My dad was moved to hospice today. I went to see him tonight and turned on the Broncos game. Dad and I talked about a couple games we went to when I was growing up. We were just listening to the game, and Dad reached his hand out for mine and said 'this might be our last game'. Oh... did I cry like a baby! I feel like I'm 14, not 44! I will miss him so much. But I have to be thankful that he's been able to communicate with me some, and share nice thoughts like this one about football. He seemed more peaceful tonight in the room, and though I thought about spending the night, I came home to be with my kids.
Hard stuff... and we have no idea how long the process may take. I hope to just treasure each exchange, each day.
As far as H, I wrote abt the 180 of calling the other day. The next day I dropped off mail at the shop and was in and out in 5 mins.

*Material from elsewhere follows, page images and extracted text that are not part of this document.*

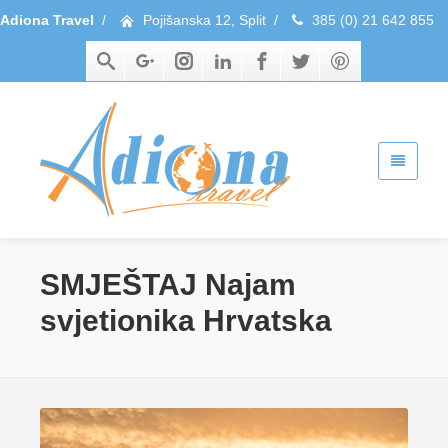
Adiona Travel
/
Pojišanska 12, Split
/
385 (0) 21 642 855
SMJEŠTAJ Najam
svjetionika Hrvatska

But I was lookin' good!! Wore a dress to work with heels (normally a jeans and t-shirt kinda gal) and based on the compliments I was getting at work, I'm confident he had to be thinking I looked good when I came into see him.
Tmrw, I go to his store to sell the ski passes. Doubt I'll see him, but plan to be confident and pleasant either way. It's his loss if he can't see what a great thing we could have together.
I still can not fathom how my H could not be more responsive to my sitch with my dad, or respond to my messages about bills, etc. He isn't a mean guy so I can only assume he doesn't know what to say. Continue trying to be nice, but not a doormat. Time will tell if it's the right course, but it feels right so I'm going with it.